Several Ivy League schools have recently announced that students under their insurance plans will be eligible for a low-cost HPV vaccine, but Penn officials say they currently have no plans to do the same.
Brown and Harvard universities decided this semester to offer the three-dose human papillomavirus vaccine for $75 to all female students under 26 covered by the universities' insurance plans.
Those announcements followed Yale University's decision in June to cover the vaccination under its insurance plan, with about a $100 deductible.
But women covered by Penn's Student Health insurance will have to wait at least another year before having inexpensive access to the vaccine, which protects against a killer of 4,000 American women every year.
HPV, a virus that affects the skin and mucous membranes, is a leading cause of cervical cancer. The vaccine protects against four types of the disease, including two that cause about 70 percent of all cervical cancers.
But the Student Health Insurance Advisory Committee decided that the Penn Student Insurance Plan will not include the vaccine, called Gardasil, in its coverage.
University officials cited the high cost of the vaccine - close to $400 - as the reason behind the Committee's decision.
Evelyn Weiner, director of Student Health Service, said she hopes other vaccines currently being formulated will soon provide competition for Gardasil and drive the cost down to a price where Penn will be comfortable covering it.
But at other Ivy League schools, officials said that while cost was an issue, the benefits of the vaccine were too great to ignore.
David Rosenthal, director of Harvard's University Health Services, said the vaccine is especially vital for international students.
Jo Parrish, vice president of the Society for Women's Health Research, criticized Penn for not taking similar steps to offer the vaccine.
"I'm really surprised a college is not offering this," she said. "If I were a mother, I would advocate for it to change."

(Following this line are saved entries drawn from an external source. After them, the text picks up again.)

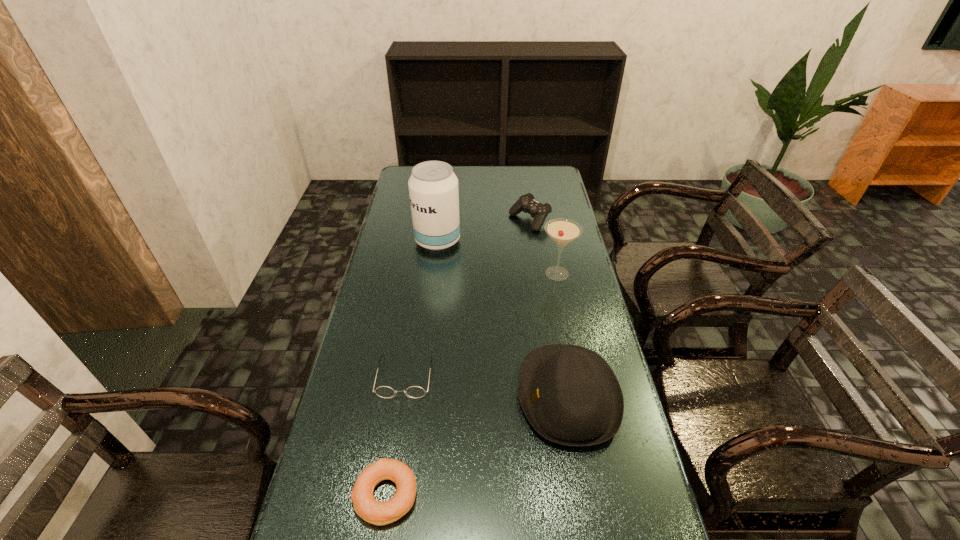 Where is `free area in between the nearest object and the fedora`? The image size is (960, 540). free area in between the nearest object and the fedora is located at coordinates (477, 446).

Locate an element on the screen. This screenshot has width=960, height=540. free space that is in between the control and the spectacles is located at coordinates (468, 299).

Locate an element on the screen. free area in between the third tallest object and the bagel is located at coordinates (477, 446).

This screenshot has height=540, width=960. I want to click on free point between the alcohol and the fourth shortest object, so click(x=503, y=319).

Locate an element on the screen. The image size is (960, 540). object that ranks as the third closest to the fourth tallest object is located at coordinates (570, 395).

The width and height of the screenshot is (960, 540). In order to click on object that stands as the fourth closest to the third farthest object in this screenshot , I will do `click(383, 391)`.

This screenshot has height=540, width=960. What are the coordinates of `free space that satisfies the following two spatial constraints: 1. on the front side of the second tallest object; 2. on the front-facing side of the third tallest object` in the screenshot? It's located at (582, 396). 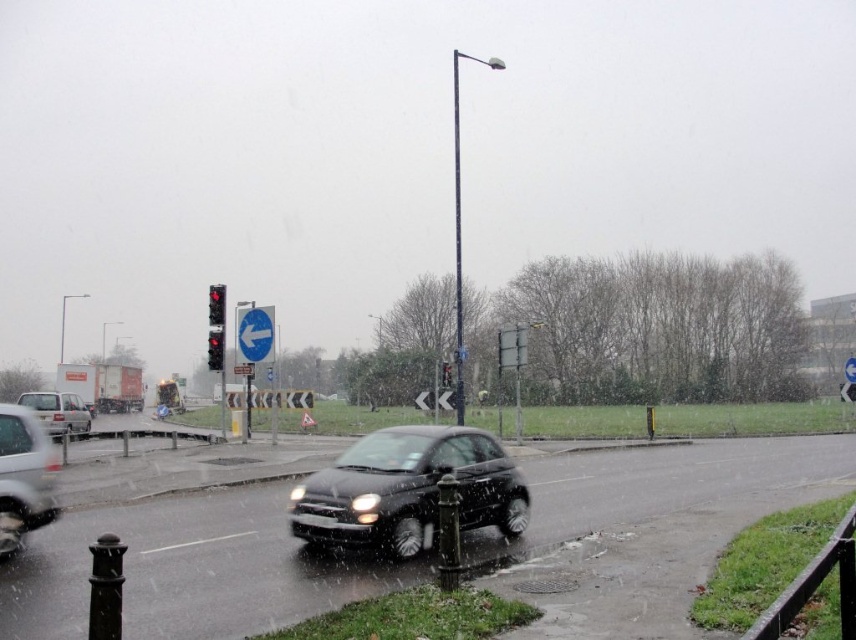 You are a pedestrian standing on the sidewalk of the rainy urban street scene. You see a point marked at coordinates point [254,333]. What object is located at that point?

The point [254,333] corresponds to the white plastic sign at upper center.

You are a pedestrian standing at the crosswalk near the red glass traffic light at upper center and the metallic traffic light at center. You want to cross the street safely. The crosswalk is between these two traffic lights. If the distance between them is exactly 10.05 meters, and the safe crossing distance for pedestrians is 10 meters, can you safely cross the street without stopping?

The distance between the red glass traffic light at upper center and the metallic traffic light at center is 10.05 meters. Since the safe crossing distance is 10 meters, you cannot safely cross the street without stopping because the distance exceeds the recommended safe limit by 0.05 meters. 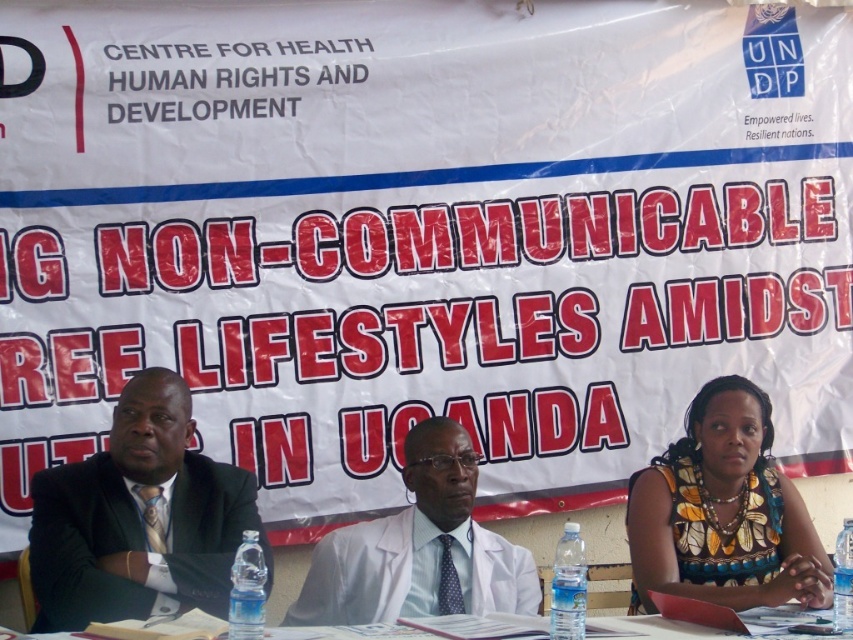 You are organizing a photo shoot for the event and need to ensure that all panelists are visible in the frame. Given the spatial arrangement of the black suit at left and the floral fabric dress at lower right, which panelist should you position closer to the camera to maintain visibility?

The black suit at left occupies less space than the floral fabric dress at lower right, so positioning the black suit at left closer to the camera would help maintain visibility as it requires less space to be fully visible.

Consider the image. Based on the scene described, which object is placed above the other between the white lab coat at center and the clear plastic water bottles at lower center?

The white lab coat at center is positioned over the clear plastic water bottles at lower center, meaning it is placed above them.

Consider the image. You are a photographer at the event and want to take a closeup of the two points mentioned. Which point is closer to you, point A at (396, 614) or point B at (728, 634)?

Point A at (396, 614) is closer to you than point B at (728, 634).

A lack of advocacy may be why Penn officials aren't rushing to cover the vaccine. The announcements at both Harvard and Yale followed months of student criticism from campus groups, but little formal protest has occurred at Penn.
Most private insurance plans cover the vaccine, and slightly under half of Penn students use the University's Penn Student Insurance Plan. At Harvard, 70 to 80 percent of students use their university's health insurance, according to Rosenthal.
The three Ivy League schools are joined by Princeton University in offering the vaccine under their respective insurance plans, but Wiener said other universities' policies will have no effect on Penn's.
"Our decision of what to do at the University of Pennsylvania is based on what's best for our students," Wiener said.
The Advisory Committee will explore whether to cover the vaccine again next year.